Les charges directes d’énergie représentent moins de 10 % du coût de production en volailles. Pourtant, l’efficience énergétique reste un levier utile. Elle améliore la rentabilité de l’investissement et sécurise l’atelier face aux crises énergétiques. C’est souvent là que se joue la différence entre un projet fragile et un projet solide.
Comment lire sa consommation sans se tromper
Il ne suffit pas de regarder sa facture annuelle. Le climat, la localisation, les équipements et l’âge du bâtiment changent tout. Deux élevages de même taille peuvent avoir des consommations très différentes. Cela ne veut pas dire qu’un des deux gère mal son atelier.
La bonne méthode consiste à suivre sa consommation par lot, puis à la comparer aux nouvelles références. C’est là que les nouvelles données deviennent vraiment utiles. Elles permettent d’objectiver les écarts, sans jugement hâtif.
Si vous préparez une rénovation, ce point est essentiel. Il aide à choisir entre plusieurs options : isolation, chauffage innovant, ventilation plus économe, ou simple amélioration de pilotage. Chaque cas mérite un vrai calcul.
Un observatoire pour garder des références à jour
Le projet URE 2030 ne s’arrête pas à une mise à jour ponctuelle. Il prépare aussi un observatoire des consommations d’énergie en élevage, attendu pour fin 2026. L’idée est simple et puissante. Ne plus laisser les références vieillir pendant vingt ans.
La future plateforme doit proposer des tableaux de bord interactifs. Les élevages équipés pourront suivre leurs consommations en direct, comparer les lots, comparer les années et se situer par rapport aux références. Cela change la discussion. On ne parle plus seulement d’impression, mais de données concrètes.
Pourquoi cet outil intéresse tout le monde
L’intérêt n’est pas seulement individuel. Les conseillers, les organisations de producteurs, la recherche et même les pouvoirs publics ont besoin de données fiables. Pour orienter une aide, recommander une solution ou décider d’un investissement collectif, il faut du solide.
Les données restent confidentielles pour chaque élevage. En revanche, la partie publique de la plateforme donnera des références générales par modèle de bâtiment. Ce partage entre confidentialité et intérêt collectif est précieux. Il permet d’avancer sans exposer les exploitations.
Des éleveurs sont encore recherchés pour aller plus loin
L’Itavi et les chambres d’agriculture recherchent aussi des éleveurs volontaires en Bretagne et Pays de la Loire. L’objectif est de suivre des projets de rénovation énergétique prévus pour 2026-2027. Isolation, chauffage innovant, ventilation économe : les chantiers possibles sont nombreux.
Les bâtiments seront équipés de compteurs de gaz et d’électricité pour suivre précisément les consommations avant et après travaux. C’est une manière très concrète de mesurer ce qui marche vraiment. Et parfois, ce type de suivi réserve des surprises. Une solution jugée secondaire au départ peut finalement devenir la plus efficace.

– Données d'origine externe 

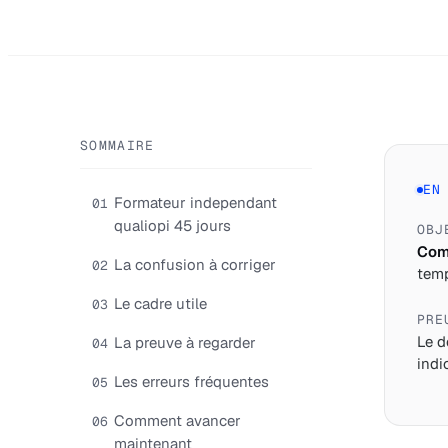
SOMMAIRE
EN
Formateur independant
01
qualiopi 45 jours
OBJ
Comp
La confusion à corriger
02
temp
Le cadre utile
03
PRE
Le d
La preuve à regarder
04
indi
Les erreurs fréquentes
05
Comment avancer
06
maintenant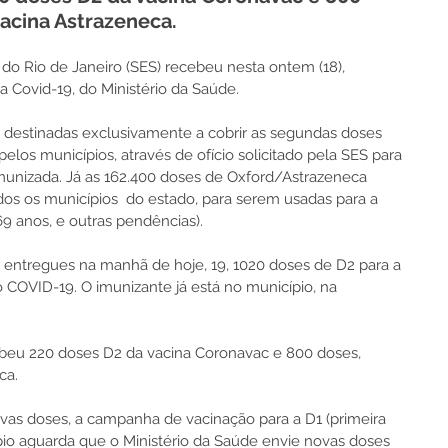
acina Astrazeneca.
do Rio de Janeiro (SES) recebeu nesta ontem (18), 
a Covid-19, do Ministério da Saúde.
 destinadas exclusivamente a cobrir as segundas doses 
los municípios, através de ofício solicitado pela SES para 
imunizada. Já as 162.400 doses de Oxford/Astrazeneca 
os os municípios  do estado, para serem usadas para a 
9 anos, e outras pendências).
entregues na manhã de hoje, 19, 1020 doses de D2 para a 
COVID-19. O imunizante já está no município, na 
beu 220 doses D2 da vacina Coronavac e 800 doses, 
ca.
as doses, a campanha de vacinação para a D1 (primeira 
io aguarda que o Ministério da Saúde envie novas doses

Ce qu’il faut retenir pour décider plus sereinement
Les nouvelles références ne disent pas seulement que les consommations ont changé. Elles montrent surtout que le raisonnement doit évoluer. Aujourd’hui, il faut regarder le bâtiment dans son contexte réel, avec ses lots, ses équipements, son climat et ses objectifs techniques.
Pour un éleveur, c’est une bonne nouvelle. Cela permet de mieux comparer, mieux investir et mieux arbitrer. Bref, de décider avec plus de calme et moins d’approximation. Et dans un contexte énergétique instable, cette clarté a une vraie valeur.